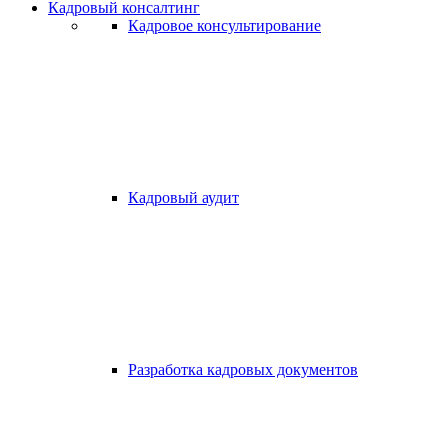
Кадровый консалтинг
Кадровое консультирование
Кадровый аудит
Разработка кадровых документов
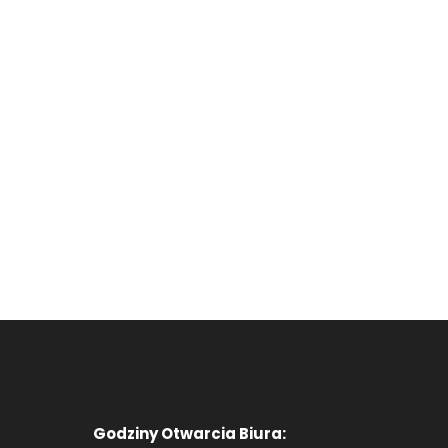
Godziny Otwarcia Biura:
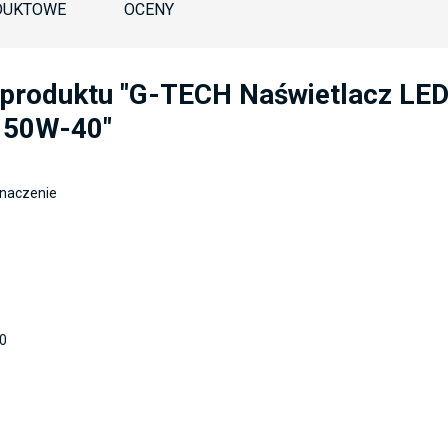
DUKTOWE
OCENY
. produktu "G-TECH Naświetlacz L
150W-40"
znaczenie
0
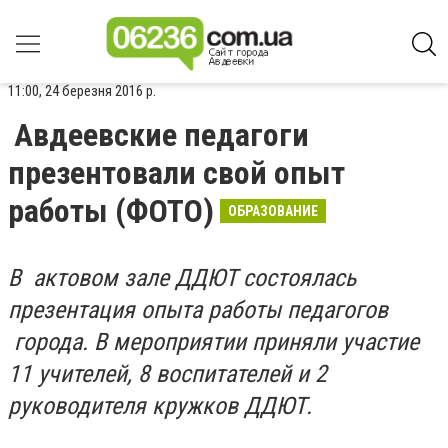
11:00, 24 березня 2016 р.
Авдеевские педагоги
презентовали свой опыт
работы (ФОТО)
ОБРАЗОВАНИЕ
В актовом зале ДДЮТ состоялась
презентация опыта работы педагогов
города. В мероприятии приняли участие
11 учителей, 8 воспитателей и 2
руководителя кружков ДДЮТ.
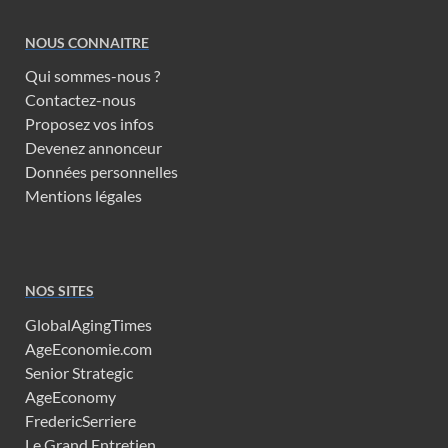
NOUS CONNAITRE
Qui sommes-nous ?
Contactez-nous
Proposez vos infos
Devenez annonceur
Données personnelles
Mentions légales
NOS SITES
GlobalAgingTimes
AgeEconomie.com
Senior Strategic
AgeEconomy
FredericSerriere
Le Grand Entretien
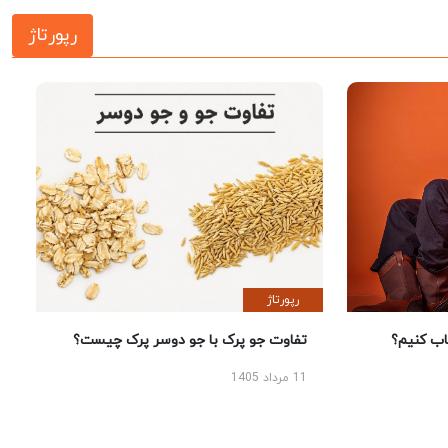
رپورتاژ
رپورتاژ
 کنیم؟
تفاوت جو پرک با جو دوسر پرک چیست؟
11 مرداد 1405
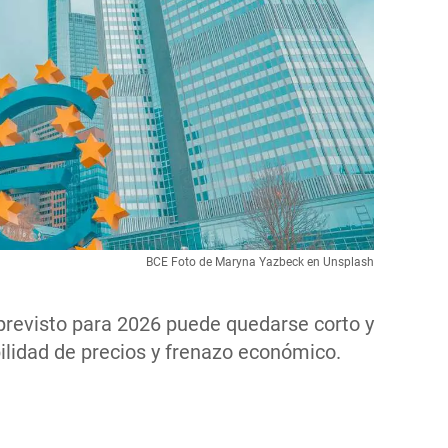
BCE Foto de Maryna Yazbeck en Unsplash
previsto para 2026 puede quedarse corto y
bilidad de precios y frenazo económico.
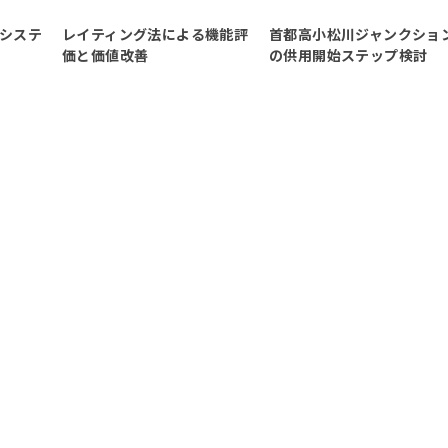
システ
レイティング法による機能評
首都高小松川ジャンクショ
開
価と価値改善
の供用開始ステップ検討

※

What's needed is an exact copy of every entry, free of pictures.

Кадровый консалтинг
Кадровое консультирование
Кадровый аудит
Разработка кадровых документов
Godziny Otwarcia Biura:
DUKTOWE
OCENY
. produktu "G-TECH Naświetlacz L
150W-40"
znaczenie
0
11:00, 24 березня 2016 р.
Авдеевские педагоги
презентовали свой опыт
работы (ФОТО)
ОБРАЗОВАНИЕ
В актовом зале ДДЮТ состоялась
презентация опыта работы педагогов
города. В мероприятии приняли участие
11 учителей, 8 воспитателей и 2
руководителя кружков ДДЮТ.
NOUS CONNAITRE
Qui sommes-nous ?
Contactez-nous
Proposez vos infos
Devenez annonceur
Données personnelles
Mentions légales
NOS SITES
GlobalAgingTimes
AgeEconomie.com
Senior Strategic
AgeEconomy
FredericSerriere
Le Grand Entretien
رپورتاژ
رپورتاژ
 کنیم؟
تفاوت جو پرک با جو دوسر پرک چیست؟
11 مرداد 1405
BCE Foto de Maryna Yazbeck en Unsplash
previsto para 2026 puede quedarse corto y
bilidad de precios y frenazo económico.
システ
レイティング法による機能評
首都高小松川ジャンクショ
開
価と価値改善
の供用開始ステップ検討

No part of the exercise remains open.